Fast forward to Ukraine. Mr. Putin has figured out a new way to use nuclear weapons, a new kind of “sword”, and it has opened up a new set of strategic worries among those committed to global peace and security. Think of Russia’s nuclear arsenal as an adversarial shield allowing it to use its conventional military forces against a nation like Ukraine, or perhaps Estonia, Poland and Moldova.

When Mr. Putin warned NATO allies in February that any attempt to intervene with his military campaign in Ukraine would lead to “such consequences that you have never encountered in your history,” most took it to mean he was threatening to launch nuclear weapons. If Xi Jinping sees Russia’s gambit in Ukraine as an opportunistic moment to wave off opponents trying to stop his own conventional military invasion of Taiwan by waving his own nuclear shield, what’s the world to do? Has a new military tactic been established to use nuclear weapons as a shield for conventional forces to achieve territorial gains with impunity?

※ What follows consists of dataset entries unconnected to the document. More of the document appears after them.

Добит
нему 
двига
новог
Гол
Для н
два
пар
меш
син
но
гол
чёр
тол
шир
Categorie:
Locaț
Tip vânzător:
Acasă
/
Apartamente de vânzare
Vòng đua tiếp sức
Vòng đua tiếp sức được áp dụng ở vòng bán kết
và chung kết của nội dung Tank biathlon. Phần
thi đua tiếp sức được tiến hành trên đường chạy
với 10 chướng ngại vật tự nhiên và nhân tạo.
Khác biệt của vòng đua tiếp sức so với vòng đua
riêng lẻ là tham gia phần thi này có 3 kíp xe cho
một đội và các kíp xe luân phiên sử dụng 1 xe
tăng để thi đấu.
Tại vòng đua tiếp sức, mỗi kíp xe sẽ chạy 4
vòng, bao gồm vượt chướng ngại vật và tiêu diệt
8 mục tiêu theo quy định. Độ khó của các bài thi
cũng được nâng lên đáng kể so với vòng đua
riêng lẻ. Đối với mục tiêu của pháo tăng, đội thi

Global-security think tanks and war colleges around the world are scrutinizing the prospects of what this nuclear shield tactic may mean for eager autocrats with access to battlefield nukes. Think not only of China but also of Iran.

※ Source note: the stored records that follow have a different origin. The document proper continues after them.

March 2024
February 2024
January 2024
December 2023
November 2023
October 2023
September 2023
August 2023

Ironically, given what’s happening in Ukraine, there’s another promising weapon in the field showing itself potentially to be more lethal than many realized, including Mr. Putin. Who knows, it may have more strategic value than nuclear swords and shields. The power of economic sanctions, especially when wielded in concert with allies, international financial institutions and corporations, may prove in an interconnected world of business and finance to be the weapon of greatest consequence.

President Biden’s two-hour meeting with Xi Jinping was about China’s ultimate relationship with Russia, but it also may have been about what Biden hopes China may have learned about economic consequences.

China finds itself betwixt and between. Long a herald for the sacrosanct sovereignty of nations, China finds itself at risk of violating its principles to defend its autocratic partner. The tortured result is a bunch of political gobbledygook in which China declares it wants a negotiated peace but refuses to publicly denounce Russia’s war-crimes in Ukraine. It’s a case of being afraid to abandon a mentally disturbed strongman ally, but at the same time not wanting to associate too strongly and risk getting hit with debilitating sanctions. How the world is reacting to Russia is likely how the world would react to China assaulting Taiwan. China could ill afford such devastating economic consequences… or could they?

Here are some economic facts. China’s trade with Russia annually is worth slightly less than $150 billion a year. China’s trade with the United States is worth slightly more than $750 billion a year. China’s trade with the European Union is worth slightly more than $800 billion. That’s a 15:1 ratio of trade value. The bottom line in numbers: The West’s, $1.55 trillion to Russia’s, $150 billion. That’s why unified economic weaponry may be the new nukes of the 21st century, and why China is dangerously walking a careful tightrope on Ukraine. It’s also why Russia, in spite of its outsized military power, with an economy just the size of Italy, is globally weak. Truth be known, its “economic weaponry” is relatively puny.

What all of this leads to is a strategic rebalancing of global power, not wholly defined by nuclear warheads. Instead, emergent strategic power runs through the coalescence of economic and financial interests determined to have global stability and to form integrated economic alliances ready to collectively sanction dictators consumed with grandiose imperial motives.

The integrated nature of economic enterprises around the world have come to so dominate the national security interests of nation states that there seems to be little tolerance for petty dictators who are more focused egotistically on imperial power than on the economic stability that is prerequisite to global peace. Who would have thought — integrated economic togetherness — a more lethal tactic than thermal nuclear weapons?

Bill Sims is a Hillsboro resident, retired president of the Denver Council on Foreign Relations, an author and runs a small farm in Berrysville with his wife. He is a former educator, executive and foundation president.